The reason though as to why Barrymore's performance (probably the best of her career, just fyi) changed my life is because of the effect it instantly had on me. This scene, this performance - as I said - instantly grabbed me. It got me hook, like and sinker. I continued watching this movie with the sort of hyper-scared enthusiasm that I think only younger people can have. I still get it after watching it more than one hundred times (I watched it once a day for about two months in 1997. I wore out the VHS for sure). I had seen movies before this that you could call "scary", but upon watching this one my eyes opened. "You can do this in a movie?" (I suspect this is the only reasoning for the continued Saw franchise, natch) I wondered how it was possible to elicit such a reaction from me. How could watching Barrymore fight for her life charge me up so much? I scared myself for a bit when watching it.

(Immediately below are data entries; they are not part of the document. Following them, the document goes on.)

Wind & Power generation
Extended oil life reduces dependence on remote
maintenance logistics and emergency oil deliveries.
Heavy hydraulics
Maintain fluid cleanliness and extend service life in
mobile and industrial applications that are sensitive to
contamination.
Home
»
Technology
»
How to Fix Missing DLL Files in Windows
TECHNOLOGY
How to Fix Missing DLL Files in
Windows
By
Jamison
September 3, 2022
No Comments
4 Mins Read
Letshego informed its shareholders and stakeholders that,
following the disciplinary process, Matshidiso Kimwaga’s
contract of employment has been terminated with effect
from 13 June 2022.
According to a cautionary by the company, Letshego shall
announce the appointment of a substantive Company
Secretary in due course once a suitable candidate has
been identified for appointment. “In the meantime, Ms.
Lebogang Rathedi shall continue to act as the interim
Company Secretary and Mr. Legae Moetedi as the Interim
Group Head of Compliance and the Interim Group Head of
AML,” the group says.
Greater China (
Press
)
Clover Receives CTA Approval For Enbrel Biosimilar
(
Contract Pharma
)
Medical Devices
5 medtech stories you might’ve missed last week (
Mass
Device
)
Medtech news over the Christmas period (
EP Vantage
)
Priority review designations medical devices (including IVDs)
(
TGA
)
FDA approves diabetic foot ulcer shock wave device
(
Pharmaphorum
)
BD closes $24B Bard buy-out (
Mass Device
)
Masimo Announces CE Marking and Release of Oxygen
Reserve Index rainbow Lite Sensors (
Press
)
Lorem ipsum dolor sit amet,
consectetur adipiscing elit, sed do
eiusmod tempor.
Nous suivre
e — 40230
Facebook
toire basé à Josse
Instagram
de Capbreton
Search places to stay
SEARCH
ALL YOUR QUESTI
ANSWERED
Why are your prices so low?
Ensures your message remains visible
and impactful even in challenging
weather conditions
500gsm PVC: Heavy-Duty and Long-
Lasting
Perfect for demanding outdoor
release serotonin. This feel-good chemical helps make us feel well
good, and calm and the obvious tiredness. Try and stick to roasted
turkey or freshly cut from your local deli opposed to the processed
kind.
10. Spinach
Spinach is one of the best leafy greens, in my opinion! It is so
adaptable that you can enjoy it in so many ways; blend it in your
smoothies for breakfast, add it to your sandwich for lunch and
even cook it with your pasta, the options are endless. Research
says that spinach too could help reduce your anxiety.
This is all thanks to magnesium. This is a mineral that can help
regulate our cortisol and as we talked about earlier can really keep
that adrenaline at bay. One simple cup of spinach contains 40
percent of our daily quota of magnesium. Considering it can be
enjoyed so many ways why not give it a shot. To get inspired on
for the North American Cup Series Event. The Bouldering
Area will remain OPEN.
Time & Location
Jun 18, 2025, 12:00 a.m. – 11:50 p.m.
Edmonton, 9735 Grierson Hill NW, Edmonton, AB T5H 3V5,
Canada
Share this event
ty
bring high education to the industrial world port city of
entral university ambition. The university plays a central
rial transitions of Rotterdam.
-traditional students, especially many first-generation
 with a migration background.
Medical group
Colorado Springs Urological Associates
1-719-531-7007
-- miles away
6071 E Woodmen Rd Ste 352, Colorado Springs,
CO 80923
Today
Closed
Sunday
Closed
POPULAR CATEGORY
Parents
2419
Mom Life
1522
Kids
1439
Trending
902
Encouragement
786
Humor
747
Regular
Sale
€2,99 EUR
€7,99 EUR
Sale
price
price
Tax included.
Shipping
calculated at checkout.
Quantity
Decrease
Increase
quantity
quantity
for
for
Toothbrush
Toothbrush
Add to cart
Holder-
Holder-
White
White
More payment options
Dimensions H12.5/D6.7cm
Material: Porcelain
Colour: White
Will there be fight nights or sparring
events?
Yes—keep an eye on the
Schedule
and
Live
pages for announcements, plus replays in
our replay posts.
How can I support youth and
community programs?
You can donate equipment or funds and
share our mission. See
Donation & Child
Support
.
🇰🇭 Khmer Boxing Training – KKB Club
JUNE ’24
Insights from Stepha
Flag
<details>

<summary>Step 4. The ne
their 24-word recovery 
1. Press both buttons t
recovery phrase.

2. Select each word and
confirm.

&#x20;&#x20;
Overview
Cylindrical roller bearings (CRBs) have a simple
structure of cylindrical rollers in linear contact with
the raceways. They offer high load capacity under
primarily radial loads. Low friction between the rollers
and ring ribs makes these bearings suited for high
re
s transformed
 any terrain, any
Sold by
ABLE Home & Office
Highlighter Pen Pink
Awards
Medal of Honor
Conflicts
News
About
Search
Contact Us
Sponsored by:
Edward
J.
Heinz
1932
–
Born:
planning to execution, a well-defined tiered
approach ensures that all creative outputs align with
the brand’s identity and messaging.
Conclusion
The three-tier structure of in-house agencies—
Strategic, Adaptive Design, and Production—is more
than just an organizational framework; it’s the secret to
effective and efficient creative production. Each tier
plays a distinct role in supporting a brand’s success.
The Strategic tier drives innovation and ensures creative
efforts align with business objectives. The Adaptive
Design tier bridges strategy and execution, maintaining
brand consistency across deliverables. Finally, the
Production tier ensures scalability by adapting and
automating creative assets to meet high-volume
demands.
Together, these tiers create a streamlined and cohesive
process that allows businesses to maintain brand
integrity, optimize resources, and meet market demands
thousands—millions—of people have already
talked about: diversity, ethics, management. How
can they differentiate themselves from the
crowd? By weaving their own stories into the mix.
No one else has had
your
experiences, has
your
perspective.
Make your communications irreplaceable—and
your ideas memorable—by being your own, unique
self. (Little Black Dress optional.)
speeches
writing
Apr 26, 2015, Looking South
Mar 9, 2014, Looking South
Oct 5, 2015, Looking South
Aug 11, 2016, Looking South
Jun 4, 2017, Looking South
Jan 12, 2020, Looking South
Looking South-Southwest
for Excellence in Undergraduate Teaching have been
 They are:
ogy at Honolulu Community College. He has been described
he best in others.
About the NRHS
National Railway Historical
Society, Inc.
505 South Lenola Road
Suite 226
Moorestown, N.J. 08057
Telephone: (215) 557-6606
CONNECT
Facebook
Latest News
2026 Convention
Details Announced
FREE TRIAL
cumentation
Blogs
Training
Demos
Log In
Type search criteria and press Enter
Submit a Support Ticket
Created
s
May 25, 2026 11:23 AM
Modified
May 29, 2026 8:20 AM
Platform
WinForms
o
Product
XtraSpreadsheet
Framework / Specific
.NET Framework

Scream lead me down a garden path to a place where I am today. After watching this movie I was intrigued as every other budding movie buff is around that age - "What else is out there?" My household soon got the crazy program of sorts called "The Internet" and it was because of Scream - and because of those eleven minutes - that lead me to seek out places on the Internet that could satiate my desire to know everything. I discovered websites such as IMDb, Dark Horizons and the like. I devoured film information. What movies were coming out, what movies were being made, who was being cast in what. I spent hours just letting my brain soak it all up. Those were the early stages of the film nerd I am now.

After the release of Scream 2 (a movie I like even more than the first) I started to visit forums about the franchise. I met a lot of fans. We discussed what could happen in Scream 3 (including who would be the opening scene murder, of course) alongside many other things Scream and non-Scream related. Many of them I am still friends with today. One of them, Jen, from Sydney is holidaying in Melbourne next week and we're catching up (we're going to the Pixar Exhibit at ACMI, funnily enough). Another, Jo, came all the way from Perth just to celebrate my 21st with me, and I've met others from California, Alaska, Sydney and somewhere in Holland, plus I've had the pleasure of knowing many others from all over Australia, America, England and various other places. So it changed my life in a personal sense as well.

It also got me writing from a young age, a past-time that I continue to this very day (clearly) and that I wish to persue as a career of some sort throughout my life. I began writing silly horror movies about killers on the set of a movie (which would, curiously, go on to be the plot of Scream 3) and other horror movie ripoffs - all of which would feature an opening scene murder. But nothing I, nor anybody else - professional or not - could ever compare to what Craven, Kevin Williamson (the writer) and Barrymore achieved in the opening of Scream. I may have been a sick twisted fifteen-year-old, but I'm fairly sure I wouldn't have liked Hostel then, either!

Barrymore's performance more than anything opening my eyes to what a person could do on screen. She made me feel for a character that I only knew for eleven minutes. It gave me an expectation for the future. If someone is capable of this in the short amount of time that they had, and in a slasher film no less, then why should I expect any less? It's not my favourite performance of all time, or one of my top 20 or 50 or whatever, but it was a vital part in (cue Thomas Newman score) The Evolution of Me... Coming to cinemas July 14.
I could post the final image of Barrymore in Scream, but it's tres gruesome (ENTRAILS! BLOOD!) so I'll exorcise good taste and leave it at that.